Langchain allows you to [create custom wrappers for your LLM](https://python.langchain.com/docs/modules/model_io/models/llms/custom_llm) in case you want to use your own LLM or a different wrapper than the one that is supported in LangChain. Since we are using a custom Llama2 model hosted on Triton with TRT-LLM, we have written a custom wrapper for our LLM. 

In [26]:
from langchain.prompts import PromptTemplate

LLAMA_PROMPT_TEMPLATE = (
 "<s>[INST] <<SYS>>"
 "Use the following context to answer the user's question. If you don't know the answer, just say that you don't know, don't try to make up an answer."
 "<</SYS>>"
 "<s>[INST] Context: {context} Question: {question} Only return the helpful answer below and nothing else. Helpful answer:[/INST]"
)

LLAMA_PROMPT = PromptTemplate.from_template(LLAMA_PROMPT_TEMPLATE)

### Step 3: Load Documents [*(Retrieval)*](https://python.langchain.com/docs/modules/data_connection/)
LangChain provides a variety of [document loaders](https://python.langchain.com/docs/integrations/document_loaders) that load various types of documents (HTML, PDF, code) from many different sources and locations (private s3 buckets, public websites).

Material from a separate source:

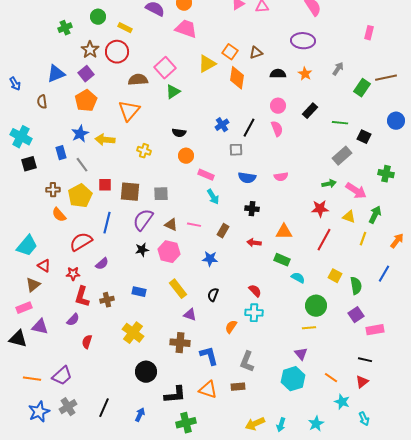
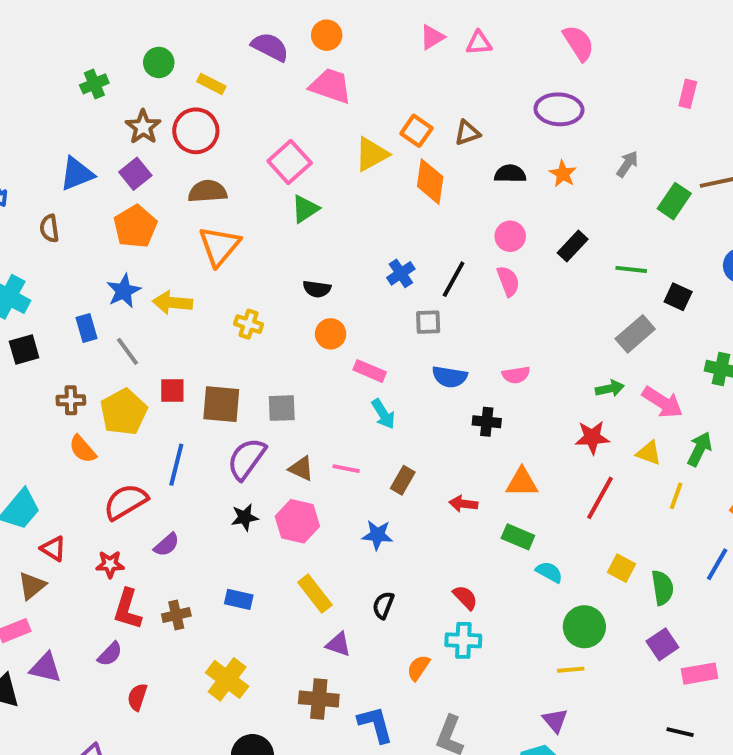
brown semicircle: (138, 80) -> (208, 191), moved
black cross: (252, 209) -> (487, 422), moved

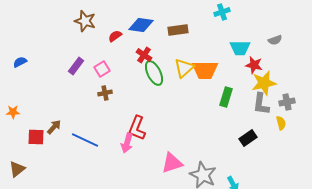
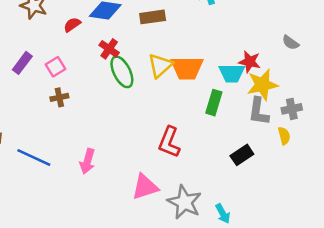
gray semicircle: (275, 40) -> (291, 43), moved, turned 56
cyan trapezoid: (240, 48) -> (232, 73), moved
red L-shape: (137, 128) -> (169, 142), moved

Document loaders load data from a source as **Documents**. A **Document** is a piece of text (the page_content) and associated metadata. Document loaders provide a ``load`` method for loading data as documents from a configured source. 

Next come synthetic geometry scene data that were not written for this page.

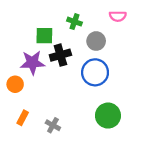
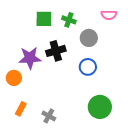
green square: (44, 36) -> (44, 19), moved
blue circle: (95, 72) -> (88, 67), size x0.7

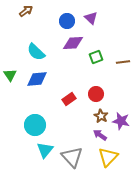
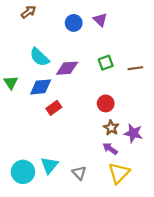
purple diamond: (73, 43) -> (67, 68), moved
red rectangle: (69, 99) -> (54, 108), moved
cyan circle: (35, 125) -> (23, 172), moved
gray triangle: (72, 157) -> (79, 173), size x0.6

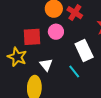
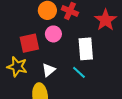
white rectangle: (84, 50) -> (86, 49), turned 30
white triangle: (46, 65) -> (49, 70), turned 40

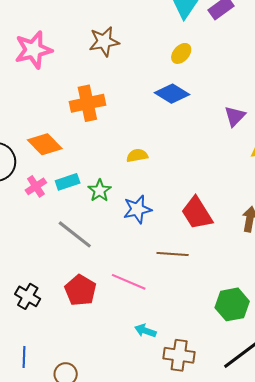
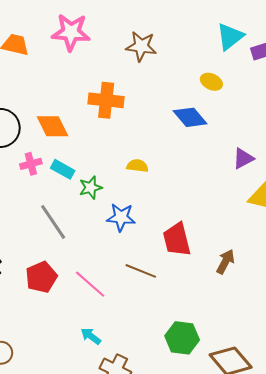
yellow ellipse: (181, 53) -> (211, 82), turned 55
cyan rectangle: (68, 182) -> (63, 169), turned 30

In this example, we use a LangChain [`UnstructuredFileLoader`](https://python.langchain.com/docs/integrations/document_loaders/unstructured_file) to load a research paper about Llama2 from Meta.

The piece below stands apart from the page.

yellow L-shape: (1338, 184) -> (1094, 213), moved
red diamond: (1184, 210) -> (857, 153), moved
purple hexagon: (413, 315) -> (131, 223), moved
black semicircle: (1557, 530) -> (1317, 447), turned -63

[Here](https://python.langchain.com/docs/integrations/document_loaders) are some of the other document loaders available from LangChain.

In [27]:
# ! wget -O "llama2_paper.pdf" -nc --user-agent="Mozilla" https://arxiv.org/pdf/2307.09288.pdf
import requests 

url = "https://arxiv.org/pdf/2307.09288.pdf"  # Replace with the actual URL
response = requests.get(url)

# Check if the download was successful
if response.status_code == 200:
    with open("llama2_paper.pdf", "wb") as f:  # Replace "file.txt" with the desired filename
        f.write(response.content)
    print("File downloaded successfully!")
else:
    print(f"Error downloading file: {response.status_code}")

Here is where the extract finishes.